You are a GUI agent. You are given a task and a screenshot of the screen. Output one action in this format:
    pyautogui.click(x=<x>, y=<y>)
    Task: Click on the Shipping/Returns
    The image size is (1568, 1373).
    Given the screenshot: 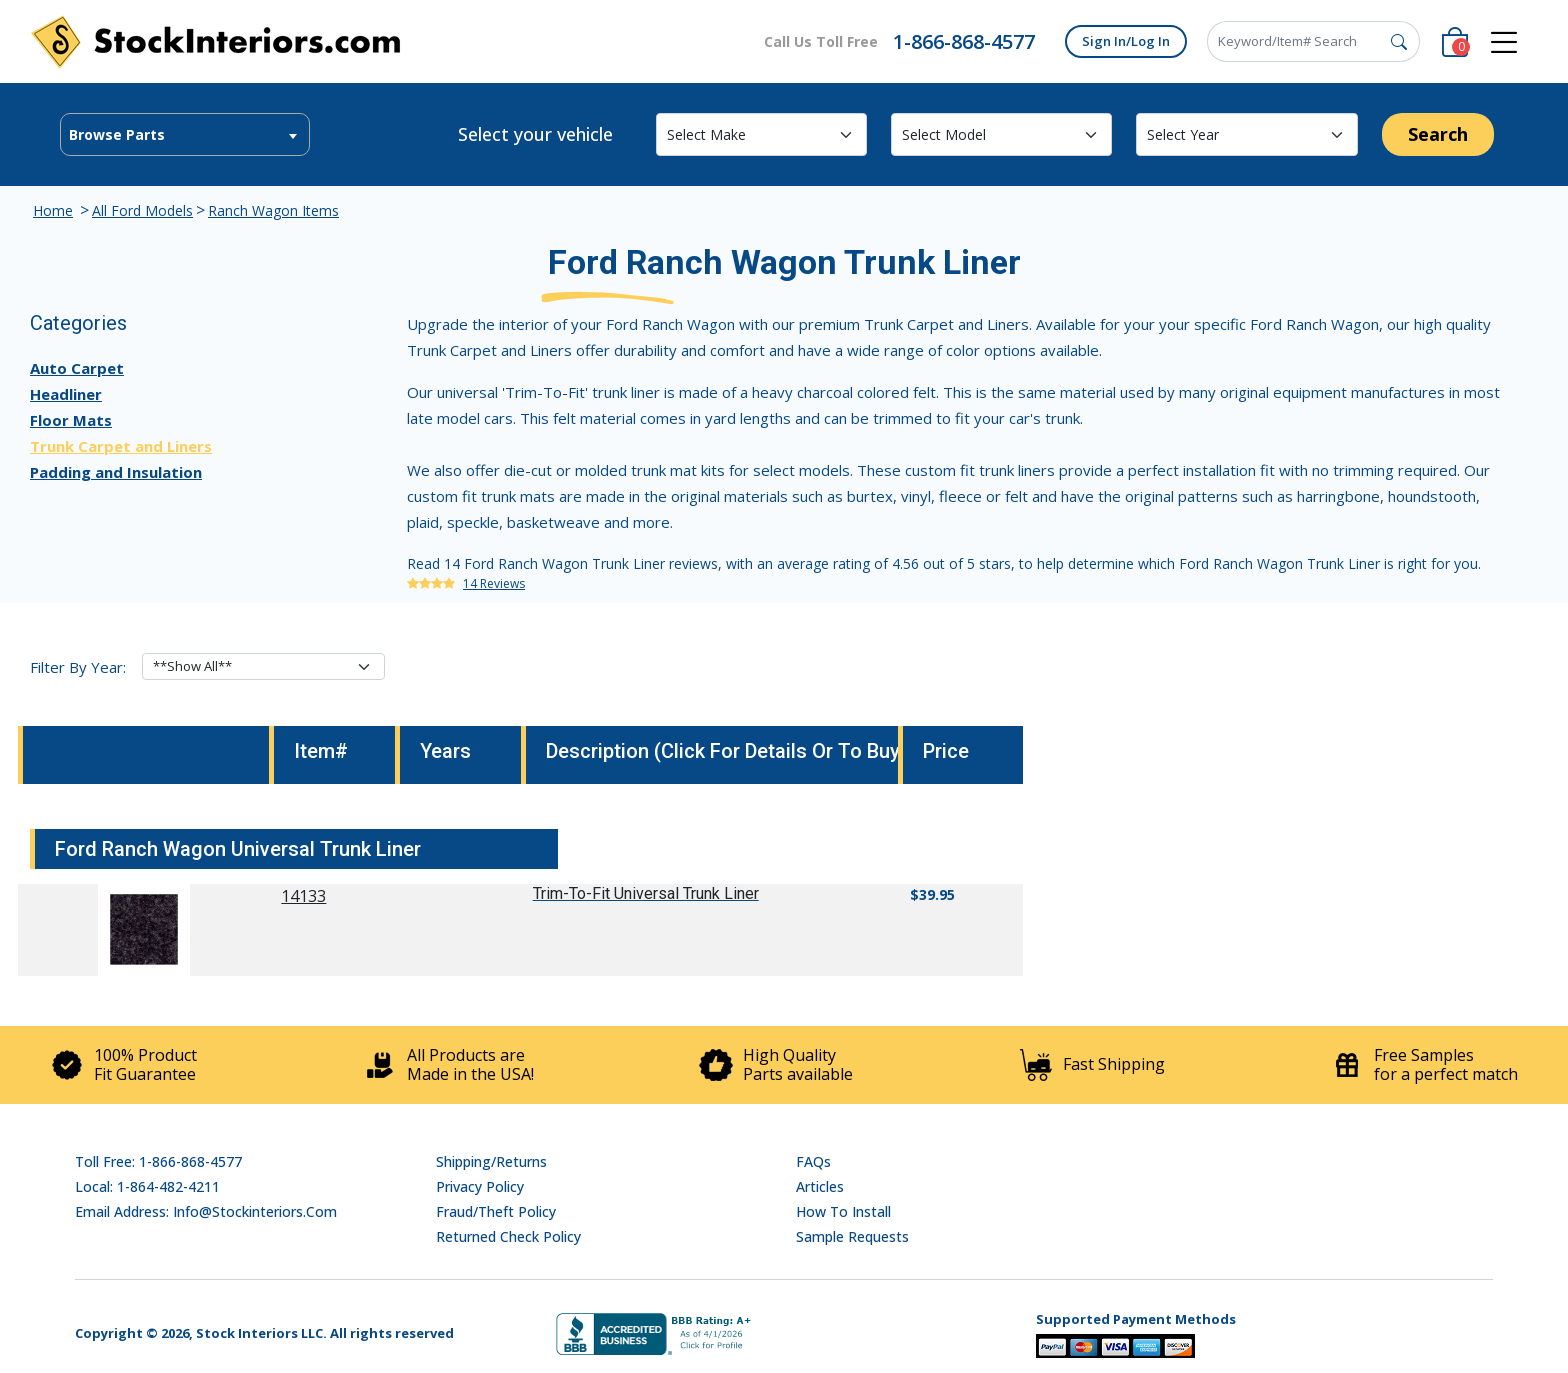 What is the action you would take?
    pyautogui.click(x=491, y=1161)
    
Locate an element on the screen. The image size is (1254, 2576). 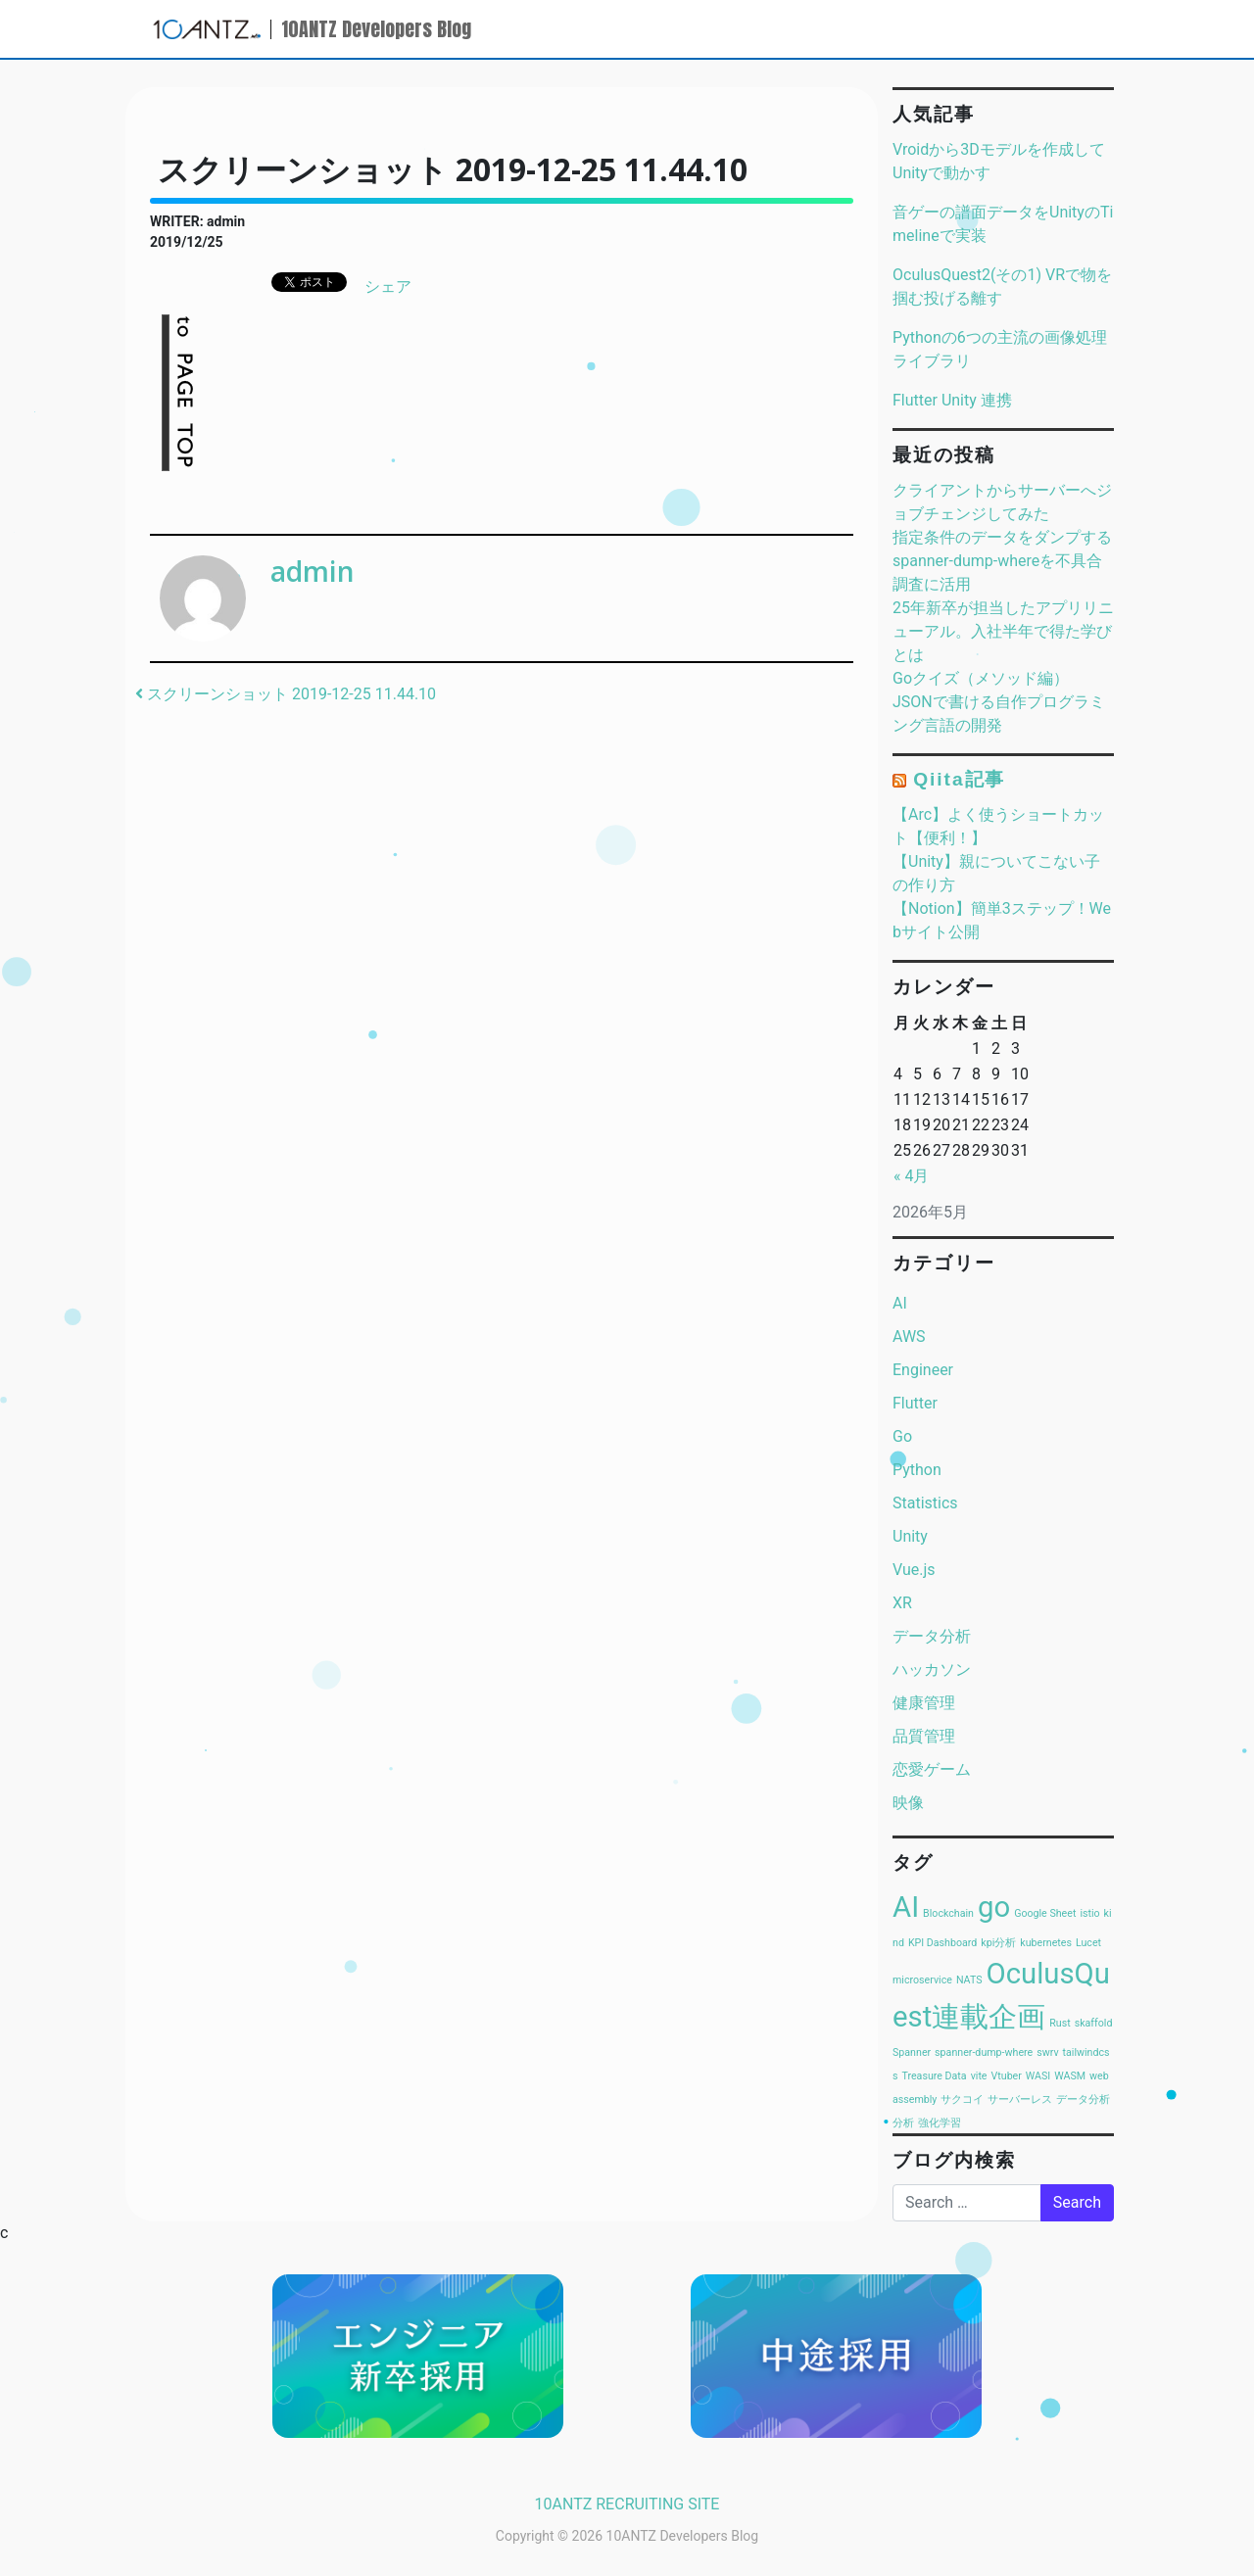
Flutter is located at coordinates (915, 1403).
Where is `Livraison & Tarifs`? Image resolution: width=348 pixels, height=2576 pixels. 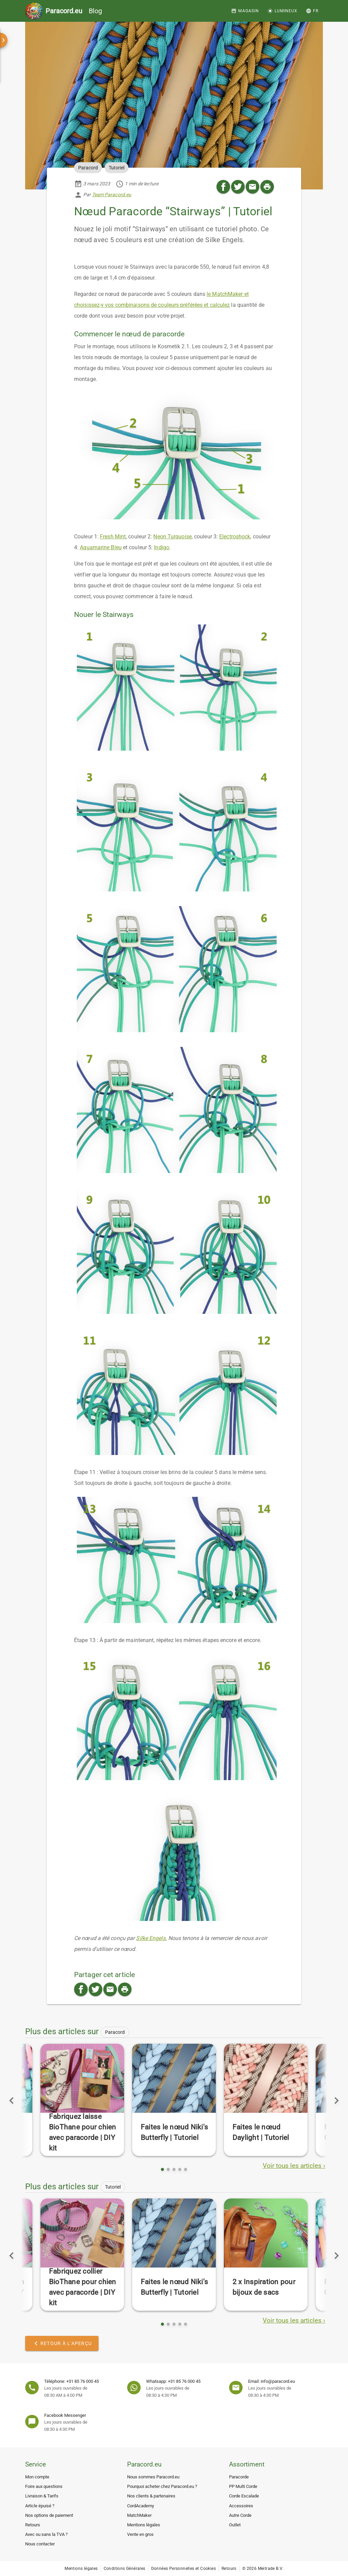 Livraison & Tarifs is located at coordinates (41, 2495).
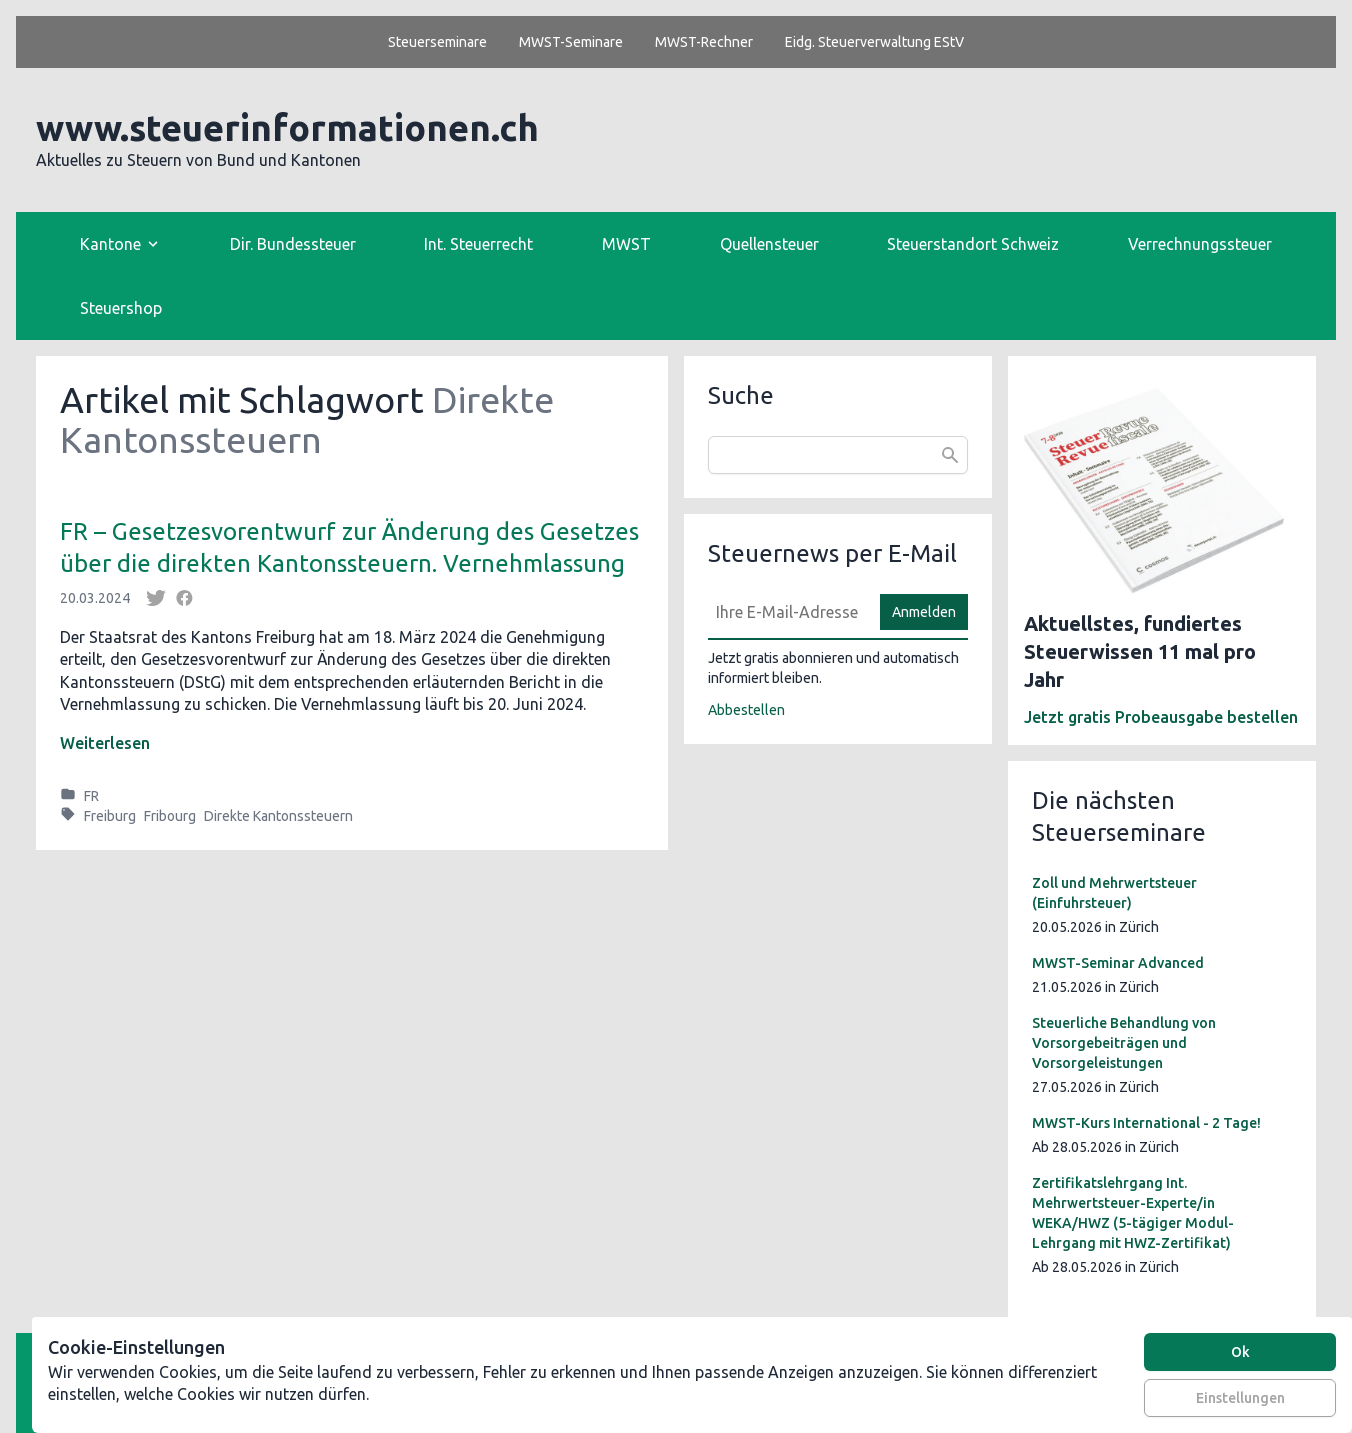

_THE TASK_: Nothing but the lines from the top of the records down to the line with "The image size is (1568, 1373)." belongs in the answer; repeat them exactly.

_RESULT FOR THIS TASK_:
You are a GUI agent. You are given a task and a screenshot of the screen. Output one action in this format:
    pyautogui.click(x=<x>, y=<y>)
    Task: Click on the Shipping/Returns
    The image size is (1568, 1373).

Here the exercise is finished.